On the stand in federal court, on social media, and during rallies, they defended Harvard University in a landmark trial over affirmative action in college admissions last year, helping to shore up the school’s case that it doesn’t discriminate against Asian-American applicants.
But in recent weeks, some Asian-American students and alumni say they have been frustrated by the glacial pace of Harvard’s efforts to improve diversity beyond admissions.
The imminent departures of two Asian-American professors who specialize in ethnic and racial studies has stunned many. The moves have also drawn attention to the meager number of minority faculty on campus and renewed calls for Harvard to create an ethnic studies department.
“I feel let down,” said Sally Chen, 21, a senior who was one of eight current and past students who testified in support of race-conscious admissions during the trial last October.
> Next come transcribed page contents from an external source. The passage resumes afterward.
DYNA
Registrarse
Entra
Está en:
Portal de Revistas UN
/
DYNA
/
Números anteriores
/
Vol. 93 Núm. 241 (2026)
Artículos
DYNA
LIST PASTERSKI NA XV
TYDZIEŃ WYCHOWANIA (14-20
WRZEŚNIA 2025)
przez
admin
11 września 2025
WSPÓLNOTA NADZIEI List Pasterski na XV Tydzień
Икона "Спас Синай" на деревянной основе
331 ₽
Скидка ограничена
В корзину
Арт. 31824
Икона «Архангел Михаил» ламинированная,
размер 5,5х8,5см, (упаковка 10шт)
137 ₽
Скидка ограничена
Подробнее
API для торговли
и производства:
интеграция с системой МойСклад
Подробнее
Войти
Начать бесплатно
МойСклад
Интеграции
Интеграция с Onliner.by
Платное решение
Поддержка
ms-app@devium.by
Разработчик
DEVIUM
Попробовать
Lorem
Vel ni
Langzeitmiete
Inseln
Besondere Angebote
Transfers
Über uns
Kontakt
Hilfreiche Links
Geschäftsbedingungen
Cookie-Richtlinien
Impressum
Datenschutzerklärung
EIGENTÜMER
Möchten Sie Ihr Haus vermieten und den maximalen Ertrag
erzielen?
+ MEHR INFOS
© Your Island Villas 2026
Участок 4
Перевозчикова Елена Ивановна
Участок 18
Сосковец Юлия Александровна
Chen said she shared her family stories, her dreams, and her academic journey with lawyers, the media, and eventually a judge to defend diversity in admissions. But her mentor at Harvard is one of the professors now leaving.
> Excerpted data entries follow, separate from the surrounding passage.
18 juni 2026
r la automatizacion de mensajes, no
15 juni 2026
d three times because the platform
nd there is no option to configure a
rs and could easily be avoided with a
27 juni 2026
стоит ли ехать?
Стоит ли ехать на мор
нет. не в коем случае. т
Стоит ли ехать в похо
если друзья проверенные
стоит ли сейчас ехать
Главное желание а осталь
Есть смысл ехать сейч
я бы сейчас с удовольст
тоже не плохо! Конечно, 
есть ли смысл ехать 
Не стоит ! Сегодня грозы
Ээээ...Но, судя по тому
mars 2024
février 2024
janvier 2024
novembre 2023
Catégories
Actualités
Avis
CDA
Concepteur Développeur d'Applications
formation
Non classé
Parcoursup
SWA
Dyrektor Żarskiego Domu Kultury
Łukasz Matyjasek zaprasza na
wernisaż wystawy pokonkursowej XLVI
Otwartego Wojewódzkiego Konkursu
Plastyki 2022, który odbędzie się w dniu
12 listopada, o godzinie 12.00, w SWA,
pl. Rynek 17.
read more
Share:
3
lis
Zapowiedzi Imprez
“It struck a personal chord. I had worked with [these professors], it felt crucial to my ability to testify,” she said.
The faculty departures reminded students that just 18 percent of Harvard’s 2,517 professors are minorities, according to 2016 data, and that going back nearly 50 years students have been demanding an ethnic studies department, dedicated to teaching and research about Asian, Hispanic, Arab-American, and Native American communities.
The two professors taught classes on Asian-American history and diversity and equity in higher education. Genevieve Clutario, an assistant professor of history at Harvard has taken a job next fall at Wellesley College’s Asian-American studies program. Natasha Kumar Warikoo, an associate professor at Harvard’s Graduate School of Education, who frequently spoke and wrote about affirmative action in admissions in recent years, was not put up for tenure last fall and said she plans to leave the college.
Harvard officials declined to comment about personnel decisions.
But President Larry Bacow said he is “not unsympathetic” to the demands for an ethnic studies department.
College administrators have been discussing this issue and are recruiting faculty to teach ethnic studies, Bacow said.
“Ultimately, new programs or curriculum are the purview of the faculty,” Bacow said in a statement. “We have been focused on ensuring that any new program would have the faculty and resources essential to deliver it. ... We know there is more work to do, and we will continue to make progress in the months ahead.”
Students and alumni are frustrated because they’ve been asking for ethnic studies for decades, said Albert Maldonado, a 2014 graduate of Harvard’s Divinity School, and a member of the university’s Latino Alumni Alliance.
“It’s been a long time coming,” Maldonado said. “Especially with the lawsuit going on, on the one hand we support Harvard, but on the other hand we’re bringing to their attention they need to do a lot more for us.”
Harvard has formed committees and studied the viability of an ethnic studies department for decades, even as its competitors, including Stanford University and Columbia University, have created the departments and invested in them, advocates said.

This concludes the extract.